Field of Dishonor by David Weber

Field of Dishonor is the fourth Honor Harrington novel, following on from On Basilisk Station, The Honor of the Queen and The Short Victorious War. I have been thoroughly enjoying these books (as you can see from my previous reviews) and I’ve got to the point where I am actively looking to read an Honor Harrington book before other ones I have sitting on the reading stack at home. That’s quite a statement as far as I’m concerned, especially looking at some of the other books waiting to be read!

field-of-dishonorAfter the events of The Short Victorious War Honor Harrington and the Nike are on their way back to the Manticore home system for repairs, reassignment and the court martial of one Lord Pavel Young for cowardice in the face of the enemy for his actions during the final minutes of the battle at Hancock Station. A mere formality, or so it seems. However, the political situation in the Manticore government is at a critical point with no clear majority able to vote in favour of the war, and with Young’s father a prominent figure in the groups opposing all-out war against the People’s Republic of Haven, this court martial couldn’t have come at a worse time. Add to that the history between Honor and Young and the media are having a field day, while the politicians using it as leverage in the current crisis.
What seems like a certain death sentence for Young turns into something nobody could have guessed. Disgracefully dismissed from the Navy and left with his life, his father dies and he inherits the North Hollow estate and a seat in Lords. Armed with his fathers file of dirty secrets on other Lords, Young manoeuvres himself into a prime position, backing the Navy’s request to declare war and forcing others allied to him to follow suit. It takes everyone by surprise, but Young is full of anger and rage towards Honor Harrington and this is merely his first step in a larger plan to see her get what he believes she deserves…

Now, I really have enjoyed the previous Honor Harrington novels. I liked the setting, the characters and the military aspect of it. The space battles were great, the descriptions and terminology bringing them to life. Field of Dishonor has no space battles at all. I did suspect this would be the case early on and worried where things would be going. Well, the place they went was even better than the previous novels – Field of Dishonor is a character focused story that does more to flesh out Honor Harrington than the three previous novels combined.

What we have here is a clearly political novel that looks at how certain actions during war time can have completely different results simply because of the tension and situation. While it is made clear during all the meetings and court sessions regarding Pavel Young that it must be dealt with evenly and without prejudice, it is clearly not going to be the case and the repercussions of the history between Young and Harrington are a small, but very vital, part of the trail.

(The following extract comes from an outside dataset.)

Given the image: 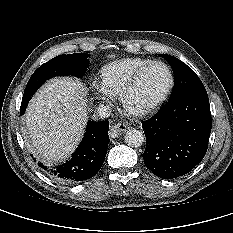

It’s this history and subsequent actions throughout Field of Dishonor that made this book such a hugely enjoyable read, allowing the small threads and build up over the past three novels to fully develop here. Pavel Young is not a character I like at all, but I fully appreciate how he contributes to the novel and overall storyline. Harrington, on the other hand, is a character I very much enjoy reading, and this novel is all about her. It brings her to life more than the previous novels have done, put her in a personal situation that makes her question everything she knows and prepares to give it all up for personal vengeance.

I really don’t want to talk about the story in great detail here, or the characters for that matter, because a lot of what I’d talk about revolves around an aspect of the novel that I think is a pretty large spoiler. Suffice to say that this is a very good book – the strongest Honor Harrington one so far – and leaves the ending open to plenty of possibilities. It’s also one that has changed my expectations for the next in the series, and the series as a whole. This is some truly great stuff.